Automate cross-provider LLM cost tracking, usage insights, and budget alerts with a single AI agent.
This AI agent collects usage and pricing data from all connected providers, maps models to a unified schema, computes per-call and total costs, and stores results in your preferred destination. It surfaces auditable breakdowns and trend insights, enabling proactive cost control and capacity planning.
Executes cost-tracking end-to-end across providers with clear outputs.
Ingest provider usage and pricing data from OpenAI, Anthropic, Google, and others.
Normalize model names and pricing across providers to a single schema.
Compute per-call, per-model, and total costs for selected time windows.
Aggregate costs by provider, model, and workflow to reveal spend drivers.
Log results to dashboards, BI exports, or CSV/Sheets for reporting.
Notify budgets and escalation paths when spend breaches thresholds.
This AI agent consolidates pricing and usage data from multiple providers into a single source of truth. It gives you precise cost attribution, timely alerts, and auditable data to govern spend and capacity across teams.
A simple 3-step flow for non-technical users.
Connect provider APIs, pull usage and pricing data, and standardize model names to a single schema.
Calculate per-call costs, aggregate totals by provider and model, and generate time-window summaries.
Log results to dashboards or exports and trigger budget alerts when spend crosses thresholds.
A realistic scenario showing setup, run, and outcome.
Scenario: A platform team needs a monthly cross-provider cost snapshot (OpenAI, Anthropic, Google). Task: Run the AI agent to ingest usage, compute per-call costs, and produce a summarized report for finance. Time: 15 minutes. Outcome: A unified cost breakdown and a dashboard-ready report for quarterly budgeting.
Roles that gain clear value from cross-provider cost visibility.
Need cross-provider cost visibility to manage ongoing projects.
Require spend alerts as part of reliability and operations workflows.
Assess cost impact of deployed models during feature planning.
Track actual vs. budget per provider with auditable data.
Understand cost drivers to optimize experiments.
Audit model usage for governance and policy compliance.
Connect providers and data sinks to feed the AI agent.
Pull usage data and pricing, map models to a unified schema within the AI agent.
Fetch usage and pricing data, normalize model names for consistency.
Aggregate usage and pricing data, align with other providers' models.
Provide provider-specific costs and model variants for comparison.
Supply usage and pricing figures for Meta models and tokens.
Deliver cross-provider pricing data and model mappings.
Offer costs and usage data for XAI models and tokens.
Return pricing and usage by provider to aggregate totals.
Operational scenarios where this AI agent delivers practical value.
Common questions and practical answers about using the AI agent.
The AI agent currently supports major LLM providers and can be extended to others. It ingests usage and pricing data, maps models, and aggregates costs for cross-provider analysis. Data is normalized to a single schema to enable consistent attribution. You can configure new providers as needed and monitor ongoing data freshness.

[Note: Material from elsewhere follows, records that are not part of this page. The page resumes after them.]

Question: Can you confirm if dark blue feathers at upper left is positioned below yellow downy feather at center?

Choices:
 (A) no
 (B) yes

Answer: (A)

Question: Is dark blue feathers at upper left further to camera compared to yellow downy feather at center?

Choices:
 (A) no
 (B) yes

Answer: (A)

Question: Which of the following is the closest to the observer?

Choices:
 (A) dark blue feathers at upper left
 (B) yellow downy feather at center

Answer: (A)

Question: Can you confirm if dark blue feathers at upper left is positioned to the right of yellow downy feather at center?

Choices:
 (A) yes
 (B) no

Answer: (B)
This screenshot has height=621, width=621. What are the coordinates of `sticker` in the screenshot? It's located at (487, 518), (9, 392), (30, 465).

This AI agent processes data within trusted environments and adheres to your security policies. Data remains in your chosen destinations, and access is controlled through your existing authentication mechanisms. Only necessary usage and pricing data are collected to perform cost tracking. You can disable data exports or restrict data access per role.
Yes. The AI agent can export per-call costs, model breakdowns, and summaries to BI dashboards, CSV, or Google Sheets-compatible formats. Exports are incremental and can be scheduled daily, weekly, or monthly. This makes sharing costs with stakeholders straightforward and auditable. You can customize the fields included in each export.

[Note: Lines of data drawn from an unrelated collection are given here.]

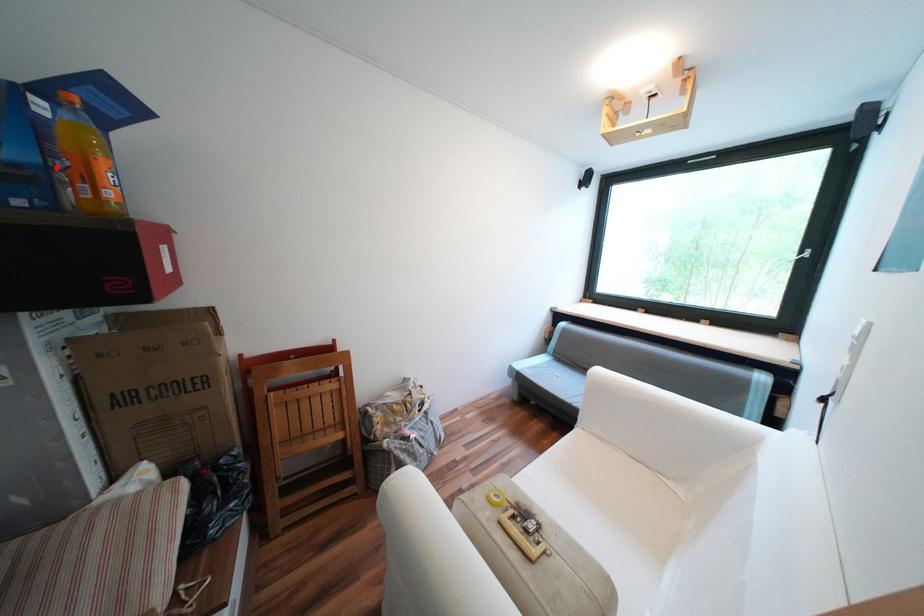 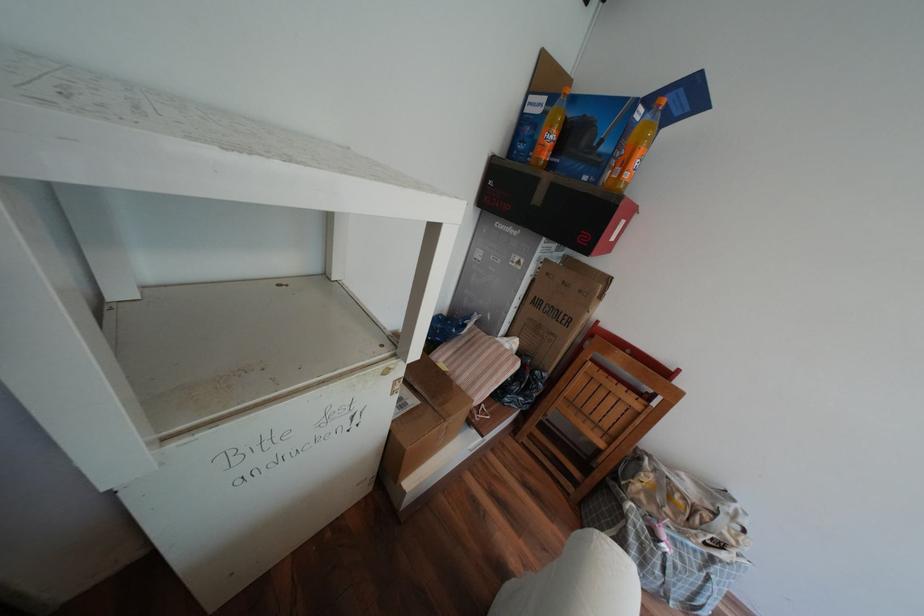 The point at the highlighted location is marked in the first image. Where is the corresponding point in the second image?

(621, 156) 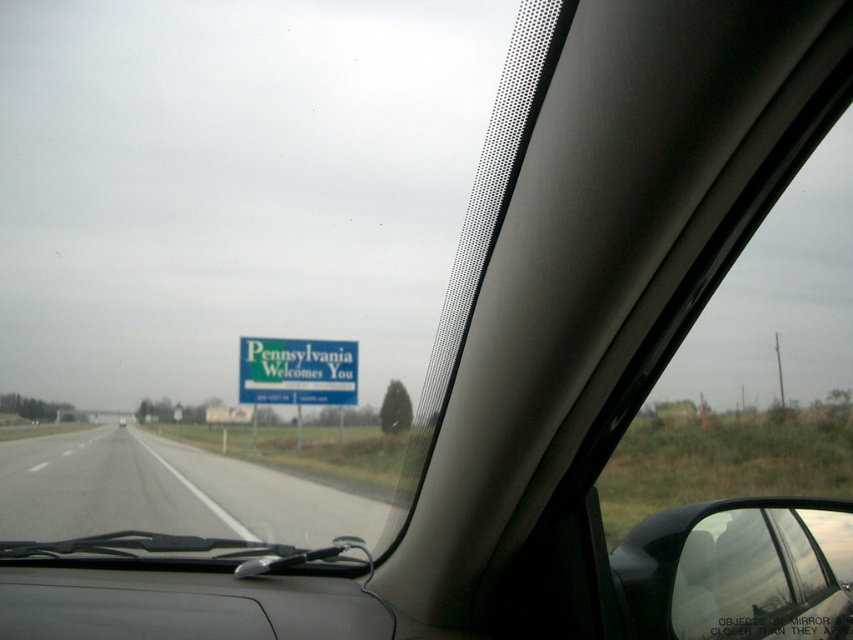 You are driving and see the gray asphalt highway at center and the green matte signboard at center outside your window. Which object is positioned to the left side from your perspective?

The gray asphalt highway at center is to the left of the green matte signboard at center.

You are a driver approaching the Pennsylvania border. You notice the gray asphalt highway at center and the green matte signboard at center outside your window. Which object appears taller in the view from your current position?

The gray asphalt highway at center appears taller than the green matte signboard at center in the view from your current position.

You are a passenger in a car driving on the highway. You look out the window and see the gray asphalt highway at center and the green matte signboard at center. Which object is closer to the bottom of the window?

The gray asphalt highway at center is closer to the bottom of the window because it is positioned below the green matte signboard at center. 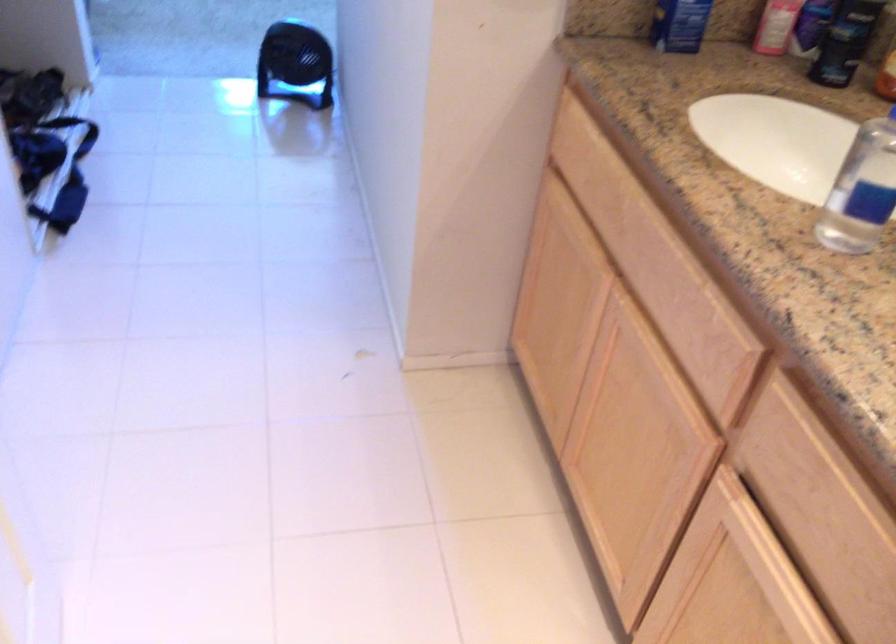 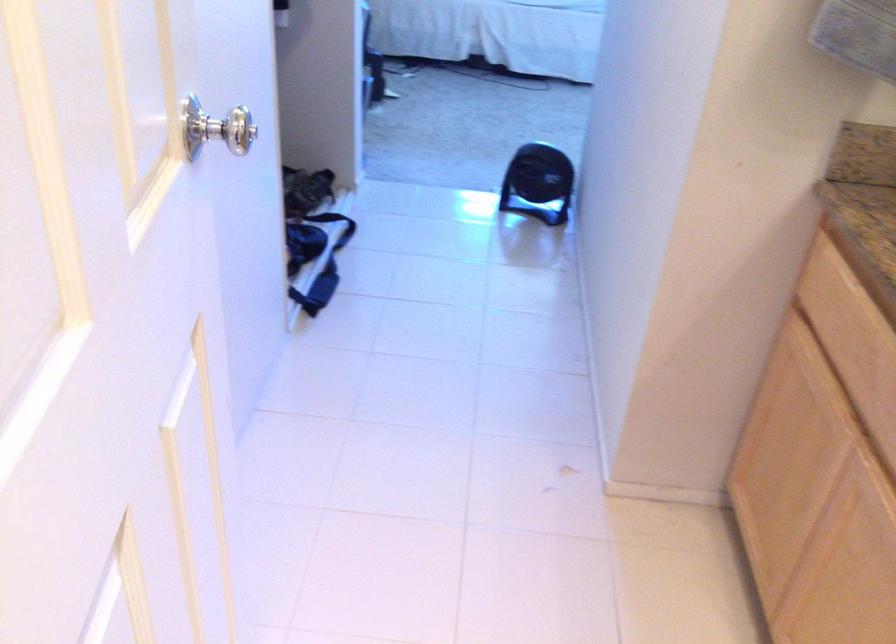 Question: The first image is from the beginning of the video and the second image is from the end. How did the camera likely rotate when shooting the video?

Choices:
 (A) Left
 (B) Right
 (C) Up
 (D) Down

Answer: (A)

Cost estimates rely on provider pricing data and recorded usage. The AI agent normalizes model variants to ensure apples-to-apples comparisons. If a provider changes pricing, the system updates mappings to reflect the latest rates. You will see per-call breakdowns that help validate totals and catch anomalies.
Yes. You can configure budget thresholds by provider or model and define alert channels. When spend nears or exceeds thresholds, the AI agent triggers notifications and can escalate to responsible teams. Alerts include context like model and usage to support quick remediation. Thresholds can be adjusted as budgets evolve.

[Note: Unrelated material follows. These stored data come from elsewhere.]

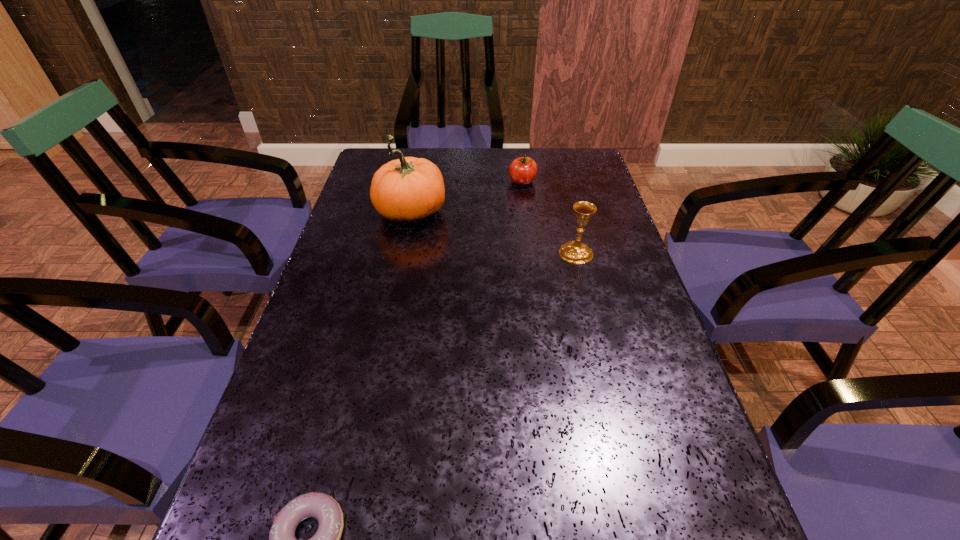 Find the location of a particular element. the second farthest object is located at coordinates (407, 189).

You are a GUI agent. You are given a task and a screenshot of the screen. Output one action in this format:
    pyautogui.click(x=<x>, y=<y>)
    Task: Click on the tallest object
    This screenshot has width=960, height=540.
    Given the screenshot: What is the action you would take?
    pyautogui.click(x=407, y=189)

Locate an element on the screen. the second nearest object is located at coordinates (575, 252).

This screenshot has width=960, height=540. Find the location of `the rightmost object`. the rightmost object is located at coordinates (575, 252).

What are the coordinates of `the farthest object` in the screenshot? It's located at (522, 171).

Where is `the second shortest object`? The image size is (960, 540). the second shortest object is located at coordinates (522, 171).

Find the location of `vacant space positioned 0.220m on the front of the tallest object`. vacant space positioned 0.220m on the front of the tallest object is located at coordinates (395, 296).

This screenshot has height=540, width=960. What are the coordinates of `blank space located 0.280m on the front of the rightmost object` in the screenshot? It's located at (600, 352).

Locate an element on the screen. The image size is (960, 540). vacant space located on the left of the apple is located at coordinates (458, 182).

Identify the location of object that is at the far edge. (522, 171). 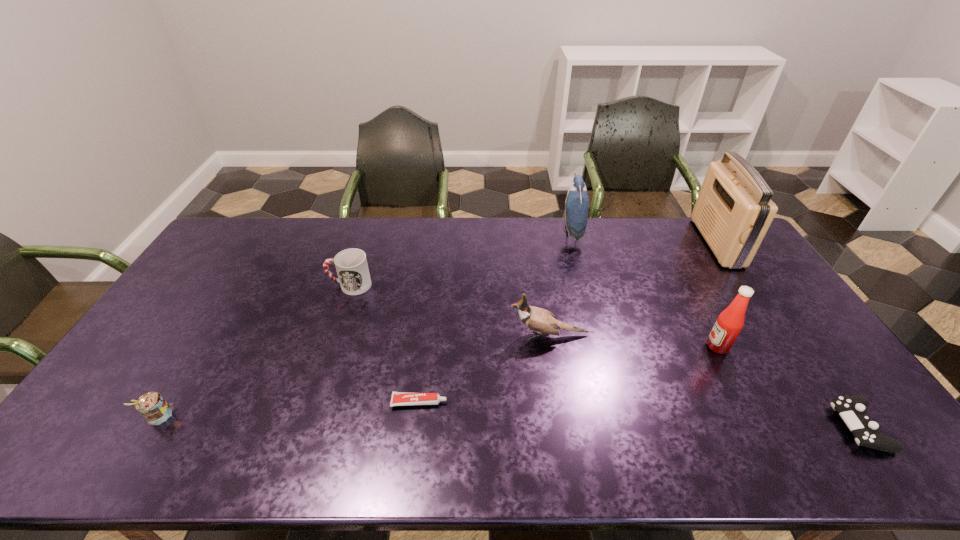 Where is `free space between the taller bird and the third object from right to left`? free space between the taller bird and the third object from right to left is located at coordinates (645, 289).

Where is `free space between the seventh tallest object and the condiment`? The image size is (960, 540). free space between the seventh tallest object and the condiment is located at coordinates click(x=789, y=387).

Find the location of `empty space between the radio receiver and the sixth object from left to right`. empty space between the radio receiver and the sixth object from left to right is located at coordinates (717, 294).

At what (x,y) coordinates should I click in order to perform the action: click on free point between the taller bird and the radio receiver. Please return your answer as a coordinate pair (x, y). The width and height of the screenshot is (960, 540). Looking at the image, I should click on (644, 237).

At what (x,y) coordinates should I click in order to perform the action: click on free area in between the fourth tallest object and the third shortest object. Please return your answer as a coordinate pair (x, y). The width and height of the screenshot is (960, 540). Looking at the image, I should click on (353, 376).

The image size is (960, 540). I want to click on free space between the fourth tallest object and the tallest object, so click(633, 288).

Identify which object is the fourth closest to the leftmost object. Please provide its 2D coordinates. Your answer should be formatted as a tuple, i.e. [(x, y)], where the tuple contains the x and y coordinates of a point satisfying the conditions above.

[(577, 201)]

Select which object appears as the fifth closest to the radio receiver. Please provide its 2D coordinates. Your answer should be formatted as a tuple, i.e. [(x, y)], where the tuple contains the x and y coordinates of a point satisfying the conditions above.

[(398, 398)]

The AI agent logs usage data, pricing data, per-call costs, model mappings, and aggregate summaries. It also records execution context such as time windows, sources, and destinations chosen for reporting. Logs are structured for easy auditing and governance reviews. You can purge or archive logs to meet retention policies.
Start by connecting your providers and data sinks, then configure which time windows to report on and where to export results. The AI agent will begin ingesting usage and pricing, normalize the data, and generate initial cost breakdowns. You’ll receive a test report and can iterate on dashboards and alerts. Ongoing use follows a repeatable flow with configurable schedules.
Automate cross-provider LLM cost tracking, usage insights, and budget alerts with a single AI agent.